> **What the task asks**
Please copy exactly the lines from the one containing "പേരിലുള്ള ആ ലേഖനം പ്രത്യേക" to the end of the entries, both included, and nothing else. Omit every picture.

> **Data**
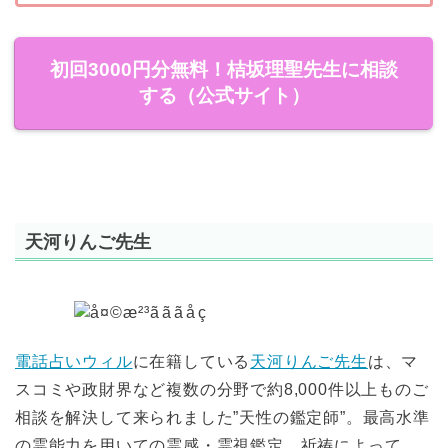
初回3000円分無料！桔坂理聖先生に相談
する（公式サイト）
天河りんご先生
電話占いウィル
に在籍している
天河りんご先生
は、マ
スコミや政財界など複数の分野で約8,000件以上ものご
相談を解決して来られました”天性の鑑定師”。最高水準
の霊能力を用いての霊感・霊視鑑定、祈祷によって、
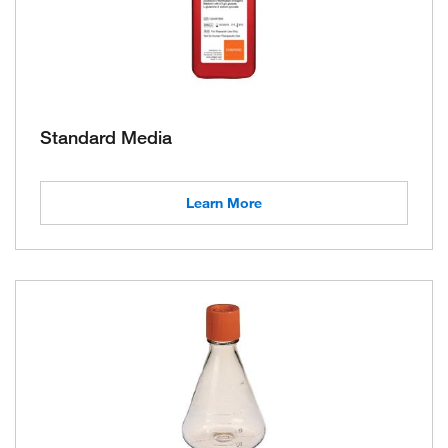
Standard Media
Learn More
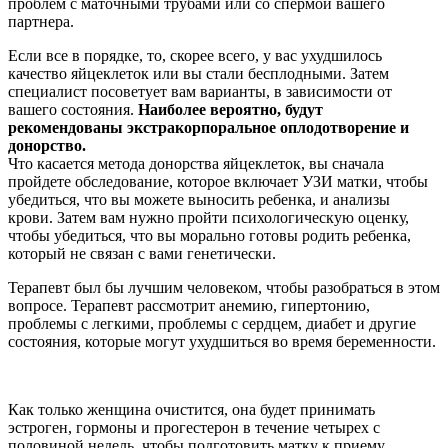
проблем с маточными трубами или со спермой вашего
партнера.
Если все в порядке, то, скорее всего, у вас ухудшилось
качество яйцеклеток или вы стали бесплодными. Затем
специалист посоветует вам варианты, в зависимости от
вашего состояния.
Наиболее вероятно, будут
рекомендованы экстракорпоральное оплодотворение и
донорство.
Что касается метода донорства яйцеклеток, вы сначала
пройдете обследование, которое включает УЗИ матки, чтобы
убедиться, что вы можете выносить ребенка, и анализы
крови. Затем вам нужно пройти психологическую оценку,
чтобы убедиться, что вы морально готовы родить ребенка,
который не связан с вами генетически.
Терапевт был бы лучшим человеком, чтобы разобраться в этом
вопросе. Терапевт рассмотрит анемию, гипертонию,
проблемы с легкими, проблемы с сердцем, диабет и другие
состояния, которые могут ухудшиться во время беременности.
Как только женщина очистится, она будет принимать
эстроген, гормоны и прогестерон в течение четырех с
половиной недель, чтобы подготовить матку к приему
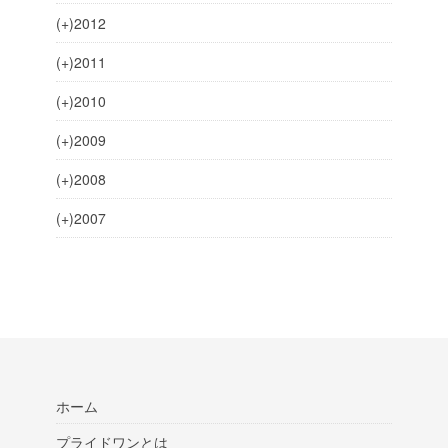
(+)
2012
(+)
2011
(+)
2010
(+)
2009
(+)
2008
(+)
2007
ホーム
プライドワンとは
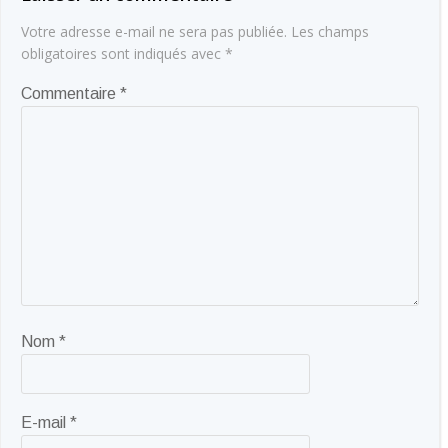
Votre adresse e-mail ne sera pas publiée.
Les champs
obligatoires sont indiqués avec
*
Commentaire
*
Nom
*
E-mail
*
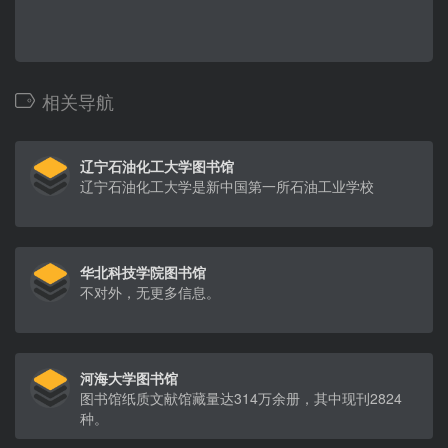
相关导航
辽宁石油化工大学图书馆
辽宁石油化工大学是新中国第一所石油工业学校
华北科技学院图书馆
不对外，无更多信息。
河海大学图书馆
图书馆纸质文献馆藏量达314万余册，其中现刊2824
种。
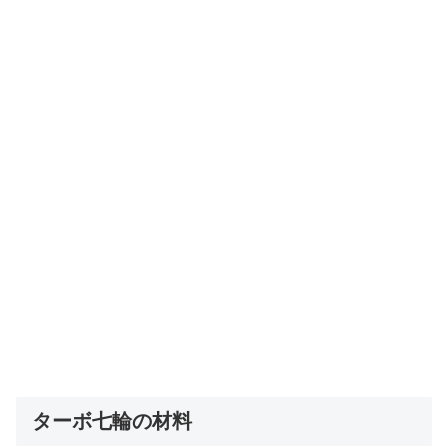
ターボ七輪の材料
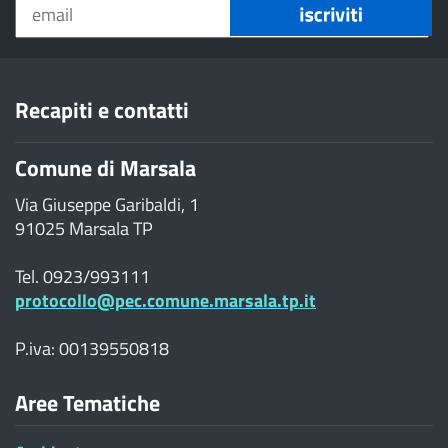
Recapiti e contatti
Comune di Marsala
Via Giuseppe Garibaldi, 1
91025 Marsala TP
Tel. 0923/993111
protocollo@pec.comune.marsala.tp.it
P.iva: 00139550818
Aree Tematiche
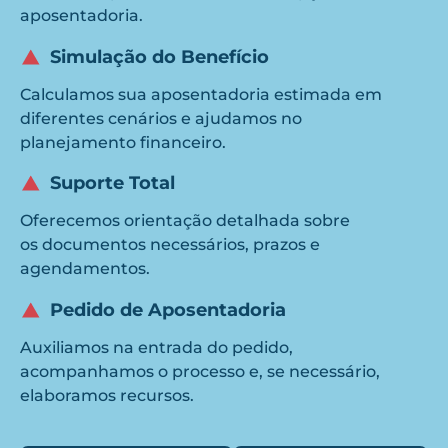
aposentadoria.
Simulação do Benefício
Calculamos sua aposentadoria estimada em
diferentes cenários e ajudamos no
planejamento financeiro.
Suporte Total
Oferecemos orientação detalhada sobre
os documentos necessários, prazos e
agendamentos.
Pedido de Aposentadoria
Auxiliamos na entrada do pedido,
acompanhamos o processo e, se necessário,
elaboramos recursos.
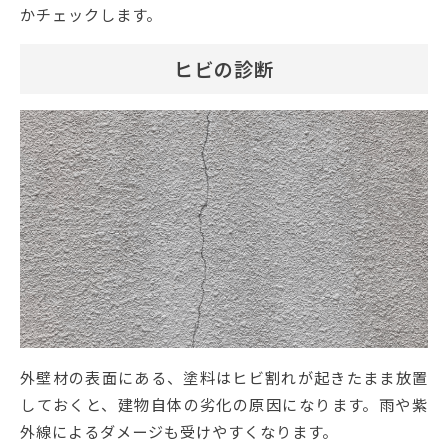
かチェックします。
ヒビの診断
外壁材の表面にある、塗料はヒビ割れが起きたまま放置
しておくと、建物自体の劣化の原因になります。雨や紫
外線によるダメージも受けやすくなります。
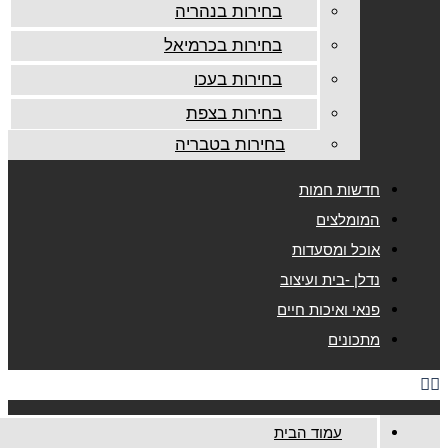
בחירות בנהריה
בחירות בכרמיאל
בחירות בעכו
בחירות בצפת
בחירות בטבריה
חדשות חמות
המומלצים
אוכל ומסעדות
נדלן -בית ועיצוב
פנאי ואיכות חיים
מתכונים
עמוד הבית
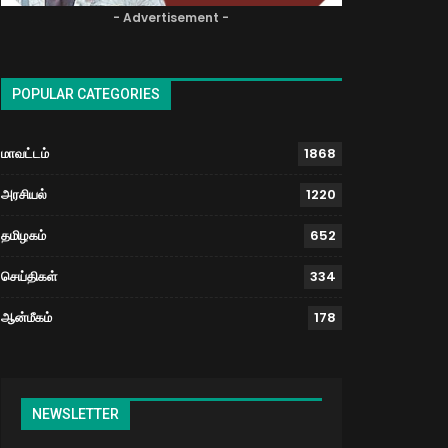
- Advertisement -
POPULAR CATEGORIES
மாவட்டம்
1868
அரசியல்
1220
தமிழகம்
652
செய்திகள்
334
ஆன்மீகம்
178
NEWSLETTER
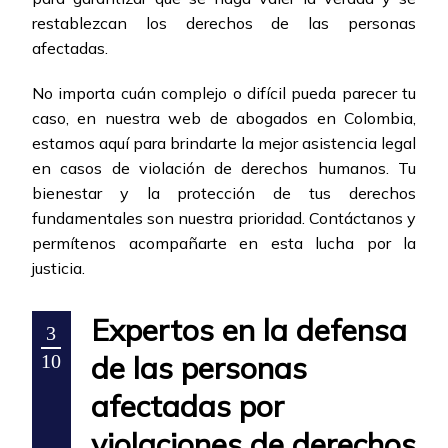
restablezcan los derechos de las personas
afectadas.
No importa cuán complejo o difícil pueda parecer tu
caso, en nuestra web de abogados en Colombia,
estamos aquí para brindarte la mejor asistencia legal
en casos de violación de derechos humanos. Tu
bienestar y la protección de tus derechos
fundamentales son nuestra prioridad. Contáctanos y
permítenos acompañarte en esta lucha por la
justicia.
Expertos en la defensa
3
de las personas
10
afectadas por
violaciones de derechos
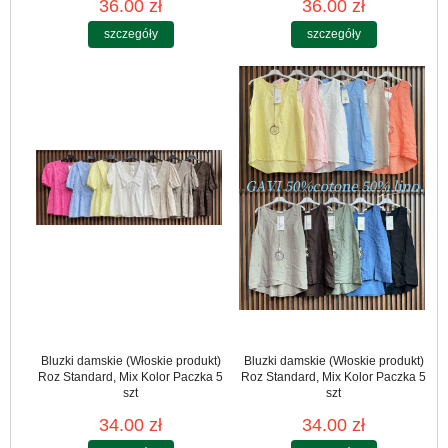
36.00 zł
36.00 zł
szczegóły
szczegóły
Bluzki damskie (Włoskie produkt)
Bluzki damskie (Włoskie produkt)
Roz Standard, Mix Kolor Paczka 5
Roz Standard, Mix Kolor Paczka 5
szt
szt
34.00 zł
34.00 zł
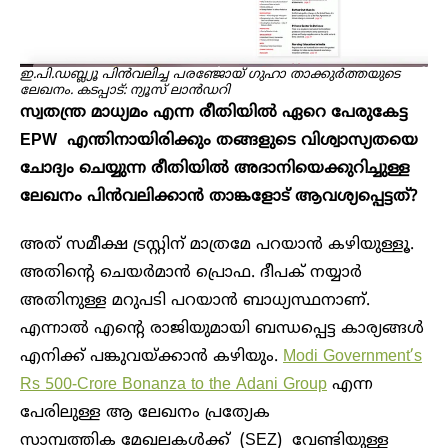
ഇ.പി.ഡബ്ല്യൂ പിൻവലിച്ച പരഞ്ജോയ് ​ഗുഹാ താക്കുർത്തയുടെ
ലേഖനം. കടപ്പാട്: ന്യൂസ് ലാൻഡറി
സ്വതന്ത്ര മാധ്യമം എന്ന രീതിയിൽ ഏറെ പേരുകേട്ട
EPW എന്തിനായിരിക്കും തങ്ങളുടെ വിശ്വാസ്യതയെ
ചോദ്യം ചെയ്യുന്ന രീതിയിൽ അദാനിയെക്കുറിച്ചുള്ള
ലേഖനം പിൻവലിക്കാൻ താങ്കളോട് ആവശ്യപ്പെട്ടത്?
അത് സമീക്ഷ ട്രസ്റ്റിന് മാത്രമേ പറയാൻ കഴിയുള്ളൂ.
അതിന്റെ ചെയർമാൻ പ്രൊഫ. ​ദീപക് നയ്യാർ
അതിനുള്ള മറുപടി പറയാൻ ബാധ്യസ്ഥനാണ്.
എന്നാൽ എന്റെ രാജിയുമായി ബന്ധപ്പെട്ട കാര്യങ്ങൾ
എനിക്ക് പങ്കുവയ്ക്കാൻ കഴിയും.
Modi Government’s
Rs 500-Crore Bonanza to the Adani Group
എന്ന
പേരിലുള്ള ആ ലേഖനം പ്രത്യേക
സാമ്പത്തിക മേഖലകൾക്ക് (SEZ) വേണ്ടിയുള്ള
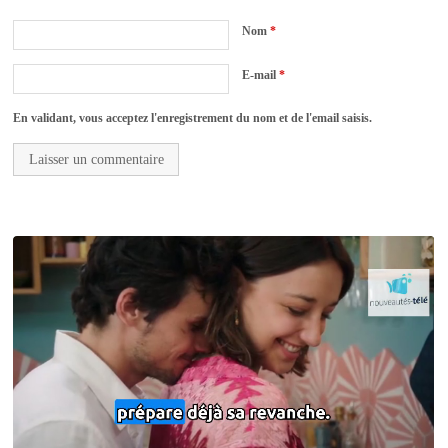
Nom
*
E-mail
*
En validant, vous acceptez l'enregistrement du nom et de l'email saisis.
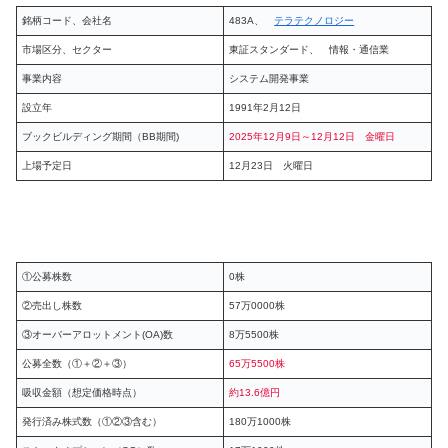
銘柄コード、会社名
483A、
テラテクノロジー
市場区分、セクター
東証スタンダード、 情報・通信業
事業内容
システム開発事業
設立年
1991年2月12日
ブックビルディング期間（BB期間)
2025年12月9日～12月12日 金曜日
上場予定日
12月23日 火曜日
①公募株数
0株
②売出し株数
57万0000株
③オーバーアロットメント(OA)数
8万5500株
公募全数（①＋②＋③）
65万5500株
吸収金額（想定価格時点）
約13.6億円
発行済み株式数（①②③含む）
180万1000株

> **Answer for the task**
പേരിലുള്ള ആ ലേഖനം പ്രത്യേക
സാമ്പത്തിക മേഖലകൾക്ക് (SEZ) വേണ്ടിയുള്ള
Nom
*
E-mail
*
En validant, vous acceptez l'enregistrement du nom et de l'email saisis.
銘柄コード、会社名
483A、
テラテクノロジー
市場区分、セクター
東証スタンダード、 情報・通信業
事業内容
システム開発事業
設立年
1991年2月12日
ブックビルディング期間（BB期間)
2025年12月9日～12月12日 金曜日
上場予定日
12月23日 火曜日
①公募株数
0株
②売出し株数
57万0000株
③オーバーアロットメント(OA)数
8万5500株
公募全数（①＋②＋③）
65万5500株
吸収金額（想定価格時点）
約13.6億円
発行済み株式数（①②③含む）
180万1000株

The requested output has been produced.